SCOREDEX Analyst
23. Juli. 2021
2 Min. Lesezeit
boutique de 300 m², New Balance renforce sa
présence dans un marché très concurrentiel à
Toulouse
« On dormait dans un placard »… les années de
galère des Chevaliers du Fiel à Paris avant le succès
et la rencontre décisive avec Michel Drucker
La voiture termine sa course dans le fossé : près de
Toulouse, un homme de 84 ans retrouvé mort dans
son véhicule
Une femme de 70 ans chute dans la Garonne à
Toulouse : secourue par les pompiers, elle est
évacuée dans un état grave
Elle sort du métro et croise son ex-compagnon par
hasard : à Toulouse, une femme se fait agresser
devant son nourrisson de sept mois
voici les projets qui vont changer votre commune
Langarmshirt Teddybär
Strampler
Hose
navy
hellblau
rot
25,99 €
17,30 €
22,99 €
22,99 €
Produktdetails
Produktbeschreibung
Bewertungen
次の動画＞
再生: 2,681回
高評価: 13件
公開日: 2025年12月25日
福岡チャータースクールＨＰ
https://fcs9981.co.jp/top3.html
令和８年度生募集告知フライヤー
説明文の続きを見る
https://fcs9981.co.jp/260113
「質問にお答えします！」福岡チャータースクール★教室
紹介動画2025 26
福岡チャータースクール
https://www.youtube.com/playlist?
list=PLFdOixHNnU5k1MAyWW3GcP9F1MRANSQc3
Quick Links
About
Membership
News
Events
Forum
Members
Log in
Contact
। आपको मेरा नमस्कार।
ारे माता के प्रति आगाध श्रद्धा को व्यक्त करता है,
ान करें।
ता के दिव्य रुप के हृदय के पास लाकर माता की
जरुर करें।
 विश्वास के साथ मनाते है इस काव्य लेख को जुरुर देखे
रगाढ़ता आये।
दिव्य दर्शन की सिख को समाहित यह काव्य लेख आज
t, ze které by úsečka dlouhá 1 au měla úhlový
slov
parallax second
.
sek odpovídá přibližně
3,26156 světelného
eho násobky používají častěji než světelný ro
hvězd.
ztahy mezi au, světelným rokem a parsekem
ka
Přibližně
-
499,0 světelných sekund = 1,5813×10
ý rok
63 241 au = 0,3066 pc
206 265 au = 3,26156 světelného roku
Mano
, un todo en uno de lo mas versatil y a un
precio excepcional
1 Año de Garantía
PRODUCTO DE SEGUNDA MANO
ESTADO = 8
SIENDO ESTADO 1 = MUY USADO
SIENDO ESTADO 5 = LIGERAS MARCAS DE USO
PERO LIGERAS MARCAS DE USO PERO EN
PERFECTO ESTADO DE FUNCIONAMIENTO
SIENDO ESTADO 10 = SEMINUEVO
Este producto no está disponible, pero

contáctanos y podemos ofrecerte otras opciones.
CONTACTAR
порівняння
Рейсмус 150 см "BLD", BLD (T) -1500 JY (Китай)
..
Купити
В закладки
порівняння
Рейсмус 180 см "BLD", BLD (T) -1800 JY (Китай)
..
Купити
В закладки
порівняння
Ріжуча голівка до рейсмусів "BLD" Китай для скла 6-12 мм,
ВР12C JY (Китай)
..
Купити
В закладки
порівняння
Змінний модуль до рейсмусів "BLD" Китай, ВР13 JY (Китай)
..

[Work instruction]: Nothing but the lines from the one that contains "1 Año de Garantía" through the end of the data above should appear, each reproduced exactly.

[Completed task]:
1 Año de Garantía
PRODUCTO DE SEGUNDA MANO
ESTADO = 8
SIENDO ESTADO 1 = MUY USADO
SIENDO ESTADO 5 = LIGERAS MARCAS DE USO
PERO LIGERAS MARCAS DE USO PERO EN
PERFECTO ESTADO DE FUNCIONAMIENTO
SIENDO ESTADO 10 = SEMINUEVO
Este producto no está disponible, pero

contáctanos y podemos ofrecerte otras opciones.
CONTACTAR
порівняння
Рейсмус 150 см "BLD", BLD (T) -1500 JY (Китай)
..
Купити
В закладки
порівняння
Рейсмус 180 см "BLD", BLD (T) -1800 JY (Китай)
..
Купити
В закладки
порівняння
Ріжуча голівка до рейсмусів "BLD" Китай для скла 6-12 мм,
ВР12C JY (Китай)
..
Купити
В закладки
порівняння
Змінний модуль до рейсмусів "BLD" Китай, ВР13 JY (Китай)
..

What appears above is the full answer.